Sciences Po est accusée de tout et de son contraire en permanence. C’est simultanément le temple du conservatisme et le temple du progressisme dérégulé. Toute personne de bonne foi, qui passe un peu de temps ici, ne peut que constater que c’est d’abord et avant tout un établissement d’excellence qui réunit d’excellents étudiants mis face à d’excellents praticiens et professeurs. Puisque je parle aux anciens élèves, je pense qu’il faut qu’ils mesurent qu’ils ont eu un peu de chance car c’était beaucoup plus facile d’entrer à Sciences Po en 1997 – quand j’y suis entré – qu’aujourd’hui ! Et c’est tant mieux, car cela veut dire que l’on continue de progresser…
La situation financière de Sciences Po s’est-elle améliorée cette dernière année ?
Ça reste un enjeu, indéniablement. À court terme, nous affichons un résultat positif et les choses sont maîtrisées, mais le sujet se pose à plus long terme. L’État se trouve en difficulté et la dotation publique ne pourra pas durablement financer le modèle. D’un autre côté, on est allés trop loin en termes de hausse des frais de scolarité. Il faut donc trouver d’autres leviers pour financer le développement de cette institution. Je vais y travailler, évidemment, avec mon conseil d’administration et regarder comment nous pouvons avancer. Je pense qu’il y a un chemin.

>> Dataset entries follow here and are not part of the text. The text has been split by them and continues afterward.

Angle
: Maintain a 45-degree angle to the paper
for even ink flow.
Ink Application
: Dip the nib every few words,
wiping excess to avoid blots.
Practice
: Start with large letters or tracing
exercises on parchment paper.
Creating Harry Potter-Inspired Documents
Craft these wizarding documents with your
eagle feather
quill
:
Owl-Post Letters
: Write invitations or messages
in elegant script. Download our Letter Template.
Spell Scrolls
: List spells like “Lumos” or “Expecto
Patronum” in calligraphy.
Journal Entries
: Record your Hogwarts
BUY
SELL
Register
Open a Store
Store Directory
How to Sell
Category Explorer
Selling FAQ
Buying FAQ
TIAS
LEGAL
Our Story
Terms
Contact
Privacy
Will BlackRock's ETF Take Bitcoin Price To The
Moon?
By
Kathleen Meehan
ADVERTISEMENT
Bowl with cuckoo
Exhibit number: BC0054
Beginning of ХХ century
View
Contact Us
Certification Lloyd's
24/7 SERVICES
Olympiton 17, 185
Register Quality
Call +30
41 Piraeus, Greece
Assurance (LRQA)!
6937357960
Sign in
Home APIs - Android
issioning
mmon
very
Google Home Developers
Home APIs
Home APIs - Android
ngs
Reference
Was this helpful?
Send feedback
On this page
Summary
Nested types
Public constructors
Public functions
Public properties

Les Alumni, l’école… Quel bilan dressez-vous de cette année et comment voyez-vous les projets à venir ?
D’abord, je voudrais saluer Pascal Perrineau, qui achève son troisième mandat. Il a été un fantastique président des Alumni. On a très bien travaillé ensemble pendant cette année. Ensuite, puisque Sciences Po va mieux, nous devons nous unir pour surmonter les défis à venir, y compris ceux que je citais sur le modèle économique. J’aimerais que les diplômés aient vraiment la fierté du maillot et qu’ils se mettent dans une logique résolue de soutien à leur Alma mater. Cela me fait un peu de peine quand je croise des anciens élèves qui ont fait Harvard et Sciences Po, qui me disent qu’ils financent Harvard, mais pas Sciences Po. Nous devons entrer dans la même logique que les grandes universités mondiales en estimant que si on a eu la chance de passer entre les murs de la rue Saint-Guillaume, il faut, dès lors qu’on a bien réussi dans la vie, un peu sans doute grâce à son école, pouvoir contribuer en retour parce que d’autres générations d’étudiants doivent pouvoir bénéficier de la même chance. C’est ce partenariat qui assurera que Sciences Po, qui est là depuis plus de 150 ans, soit encore là dans plus de 150 ans.

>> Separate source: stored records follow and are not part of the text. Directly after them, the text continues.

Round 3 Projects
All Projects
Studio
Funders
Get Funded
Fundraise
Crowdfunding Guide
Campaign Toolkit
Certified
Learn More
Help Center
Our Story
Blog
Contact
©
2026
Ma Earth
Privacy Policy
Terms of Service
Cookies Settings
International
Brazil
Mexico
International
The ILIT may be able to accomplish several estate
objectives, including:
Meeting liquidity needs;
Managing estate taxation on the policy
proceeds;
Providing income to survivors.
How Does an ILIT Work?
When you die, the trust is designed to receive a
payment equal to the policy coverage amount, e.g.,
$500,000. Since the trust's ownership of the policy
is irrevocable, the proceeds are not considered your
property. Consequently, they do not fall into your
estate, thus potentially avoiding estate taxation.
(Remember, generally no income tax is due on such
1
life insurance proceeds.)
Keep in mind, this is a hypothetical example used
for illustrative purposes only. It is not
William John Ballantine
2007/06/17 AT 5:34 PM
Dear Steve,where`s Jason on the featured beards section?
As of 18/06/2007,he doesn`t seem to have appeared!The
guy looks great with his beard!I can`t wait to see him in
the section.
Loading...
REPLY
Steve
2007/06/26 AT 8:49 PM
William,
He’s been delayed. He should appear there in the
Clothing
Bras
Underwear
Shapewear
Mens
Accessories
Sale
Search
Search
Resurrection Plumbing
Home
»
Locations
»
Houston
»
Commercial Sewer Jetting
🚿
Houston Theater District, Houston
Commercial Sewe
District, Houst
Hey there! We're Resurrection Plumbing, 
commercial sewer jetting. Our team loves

“« J’aimerais que les diplômés aient vraiment la fierté du maillot et qu’ils se mettent dans une logique résolue de soutien à leur Alma mater. »”

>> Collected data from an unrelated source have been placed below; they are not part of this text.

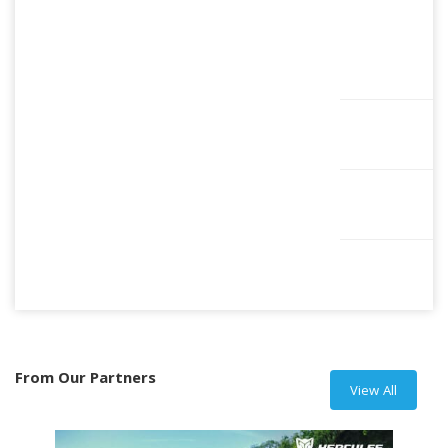
From Our Partners
View All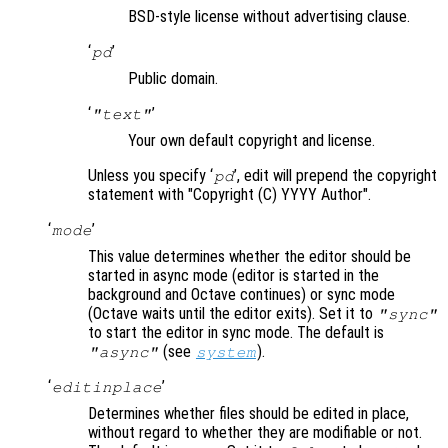
BSD-style license without advertising clause.
‘
’
pd
Public domain.
‘
’
"text"
Your own default copyright and license.
Unless you specify ‘
’, edit will prepend the copyright
pd
statement with "Copyright (C) YYYY Author".
‘
’
mode
This value determines whether the editor should be
started in async mode (editor is started in the
background and Octave continues) or sync mode
(Octave waits until the editor exits). Set it to
"sync"
to start the editor in sync mode. The default is
(see
).
"async"
system
‘
’
editinplace
Determines whether files should be edited in place,
without regard to whether they are modifiable or not.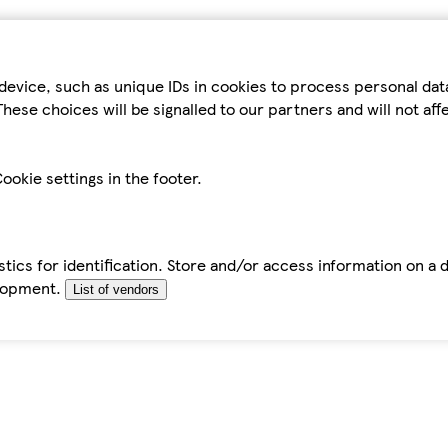
device, such as unique IDs in cookies to process personal da
hese choices will be signalled to our partners and will not af
ookie settings in the footer.
tics for identification. Store and/or access information on a 
elopment.
List of vendors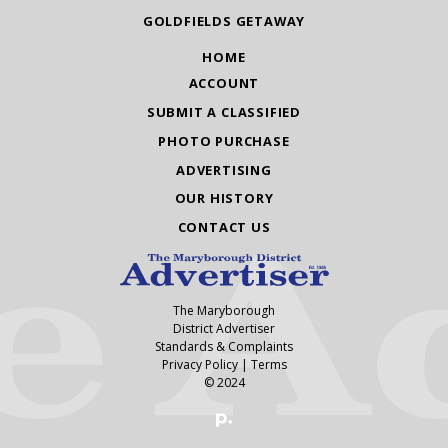
GOLDFIELDS GETAWAY
HOME
ACCOUNT
SUBMIT A CLASSIFIED
PHOTO PURCHASE
ADVERTISING
OUR HISTORY
CONTACT US
The Maryborough
District Advertiser
Standards & Complaints
Privacy Policy
|
Terms
© 2024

Pour conclure, au cours de l’année écoulée, quel a été pour vous le plus beau succès ? Et en miroir, est-ce qu’il y a un échec ou en tout cas, un sujet plus compliqué que d’autres à régler ?
Le très grand succès, disons-le, c’est l’École du climat. En neuf mois, nous avons réussi à créer un grand enthousiasme autour de cet objet. On a su aller très vite, très fort, avec beaucoup d’énergie. Cela dit quelque chose de la vitalité et de l’adaptabilité de Sciences Po, ce qui fait sa force dans un environnement parfois un peu conservateur et un peu lent.
Je dirais qu’un point de vigilance est notre léger recul dans les classements internationaux, ce qui peut être lié à la situation difficile que nous avons connue au moment où ils ont été réalisés, en 2024. Nous allons voir avec les chercheurs de Sciences Po comment repartir à la hausse.